- The Washington Times - Wednesday, December 2, 2015

New Jersey police have charged a black graduate of Kean University for a series of alleged tweets threatening black students at the school earlier this month.

Kayla-Simone McKelvey, 24, of Union Township, faces one count of creating a false public alarm, which carries a maximum three- to five-year sentence, NJ.com reported.

An investigation revealed that Ms. McKelvey, a self-proclaimed activist, participated in a student rally to raise awareness of campus racism on Nov. 17, but left midway through to make the threat on a university computer in a campus library, prosecutors said.

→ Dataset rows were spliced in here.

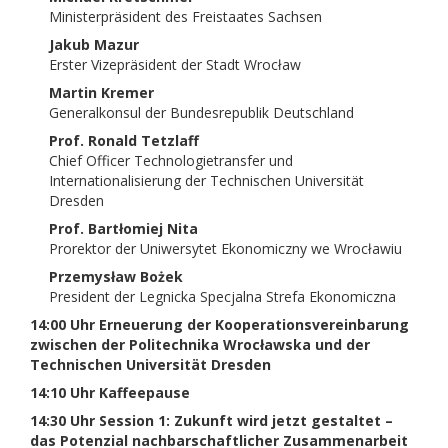
Ministerpräsident des Freistaates Sachsen
Jakub Mazur
Erster Vizepräsident der Stadt Wrocław
Martin Kremer
Generalkonsul der Bundesrepublik Deutschland
Prof. Ronald Tetzlaff
Chief Officer Technologietransfer und
Internationalisierung der Technischen Universität
Dresden
Prof. Bartłomiej Nita
Prorektor der Uniwersytet Ekonomiczny we Wrocławiu
Przemysław Bożek
President der Legnicka Specjalna Strefa Ekonomiczna
14:00 Uhr Erneuerung der Kooperationsvereinbarung
zwischen der Politechnika Wrocławska und der
Technischen Universität Dresden
14:10 Uhr Kaffeepause
14:30 Uhr Session 1: Zukunft wird jetzt gestaltet –
das Potenzial nachbarschaftlicher Zusammenarbeit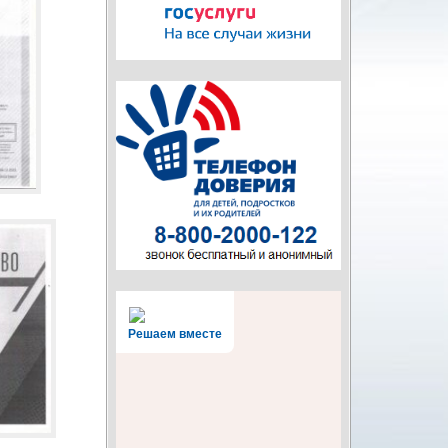
Решаем вместе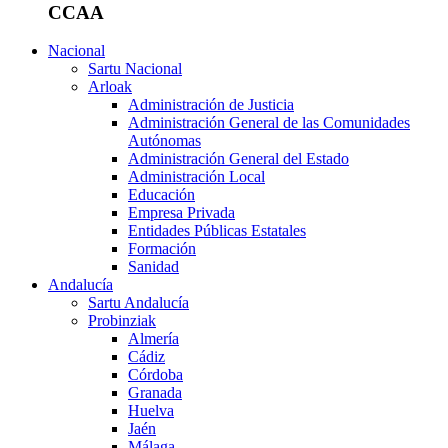
CCAA
Nacional
Sartu Nacional
Arloak
Administración de Justicia
Administración General de las Comunidades
Autónomas
Administración General del Estado
Administración Local
Educación
Empresa Privada
Entidades Públicas Estatales
Formación
Sanidad
Andalucía
Sartu Andalucía
Probinziak
Almería
Cádiz
Córdoba
Granada
Huelva
Jaén
Málaga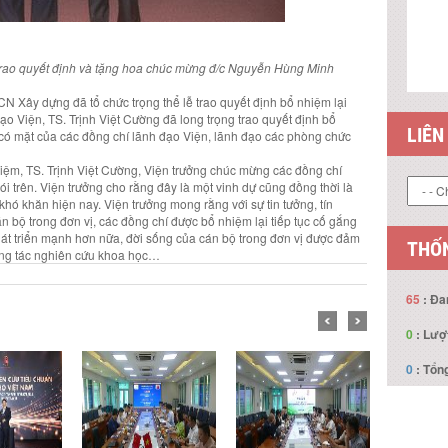
 trao quyết định và tặng hoa chúc mừng đ/c Nguyễn Hùng Minh
CN Xây dựng đã tổ chức trọng thể lễ trao quyết định bổ nhiệm lại
o Viện, TS. Trịnh Việt Cường đã long trọng trao quyết định bổ
LIÊN
ự có mặt của các đồng chí lãnh đạo Viện, lãnh đạo các phòng chức
nhiệm, TS. Trịnh Việt Cường, Viện trưởng chúc mừng các đồng chí
ói trên. Viện trưởng cho rằng đây là một vinh dự cũng đồng thời là
 khó khăn hiện nay. Viện trưởng mong rằng với sự tin tưởng, tín
 bộ trong đơn vị, các đồng chí được bổ nhiệm lại tiếp tục cố gắng
phát triển mạnh hơn nữa, đời sống của cán bộ trong đơn vị được đảm
THỐN
ông tác nghiên cứu khoa học…
65
: Đa
0
: Lượ
0
: Tổng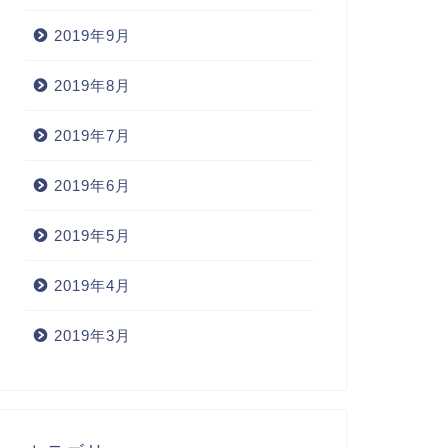
2019年9月
2019年8月
2019年7月
2019年6月
2019年5月
2019年4月
2019年3月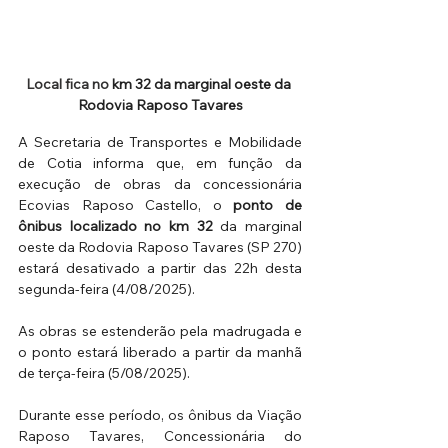
Local fica no
 km 32 da marginal oeste da 
Rodovia Raposo Tavares
A Secretaria de Transportes e Mobilidade 
de Cotia informa que, em função da 
execução de obras da concessionária 
Ecovias Raposo Castello, o 
ponto de 
ônibus localizado no km 32
 da marginal 
oeste da Rodovia Raposo Tavares (SP 270) 
estará desativado a partir das 22h desta 
segunda-feira (4/08/2025). 
As obras se estenderão pela madrugada e 
o ponto estará liberado a partir da manhã 
de terça-feira (5/08/2025).
Durante esse período, os ônibus da Viação 
Raposo Tavares, Concessionária do 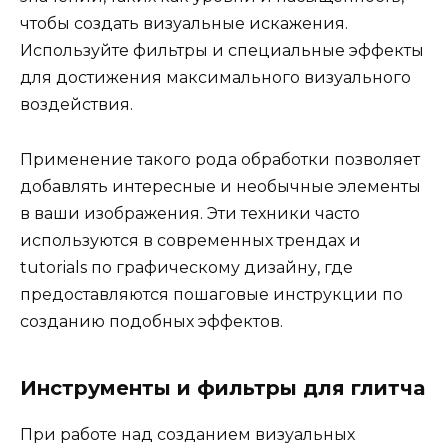
чтобы создать визуальные искажения.
Используйте фильтры и специальные эффекты
для достижения максимального визуального
воздействия.
Применение такого рода обработки позволяет
добавлять интересные и необычные элементы
в ваши изображения. Эти техники часто
используются в современных трендах и
tutorials по графическому дизайну, где
предоставляются пошаговые инструкции по
созданию подобных эффектов.
Инструменты и фильтры для глитча
При работе над созданием визуальных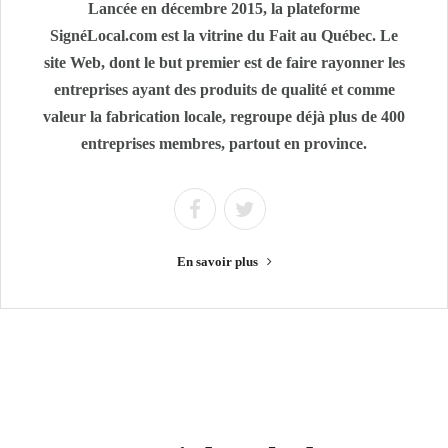
Lancée en décembre 2015, la plateforme
SignéLocal.com est la vitrine du Fait au Québec. Le
site Web, dont le but premier est de faire rayonner les
entreprises ayant des produits de qualité et comme
valeur la fabrication locale, regroupe déjà plus de 400
entreprises membres, partout en province.
En savoir plus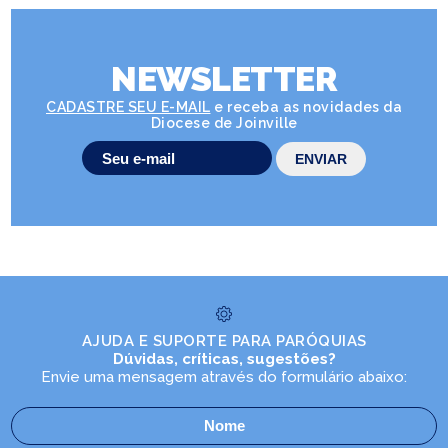
NEWSLETTER
CADASTRE SEU E-MAIL
e receba as novidades da
Diocese de Joinville
AJUDA E SUPORTE PARA PARÓQUIAS
Dúvidas, críticas, sugestões?
Envie uma mensagem através do formulário abaixo:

Ms. McKelvey allegedly posted under the handle @keanuagainstblk, saying “kean university twitter against blacks is for everyone who hates blacks (sic) people.” Subsequent tweets mentioned a bomb on the campus and shooting black students at Kean, NJ.com reported.

“i will kill every black male and female at kean university,” @keanuagainstblk reportedly posted before the account was suspended.



After allegedly making the posts, Ms. McKelvey returned to the rally and attempted to spread awareness of the threats, authorities said.

Students responded by holding a rally on campus that night. Security on campus was increased and a group of black ministers called for Kean President Dawood Farahi to resign the following day, accusing him of failing to address alleged racial tension on campus. The school responded that the claims of racial tension were baseless, The Associated Press reported.

In response to the announcement of Ms. McKelvey’s arrest, Kean University said in a statement: “We are saddened to learn that the person allegedly responsible was an active participant in the rally that took place on campus on Tuesday, November 17 and is a former student of Kean. As a diverse academic community, we wholeheartedly respect and support activism, however, no cause or issue gives anyone the right to threaten the safety of others. We hope this information will begin to bring a sense of relief and security to the campus community.”

Kean President Dawood Farahi called the tweets a “heinous crime.”

“We are saddened the person allegedly responsible was an active participant (of the demonstration) and a former student,” he told students Tuesday afternoon during a previously planned campus discussion, NJ.com reported. “No cause, no cause, can give anybody the right to threaten others.”

Ms. McKelvey’s first court appearance has been scheduled for Dec. 14.

She graduated from Kean in May with a bachelor’s degree in physical education, a university spokeswoman told The New York Times.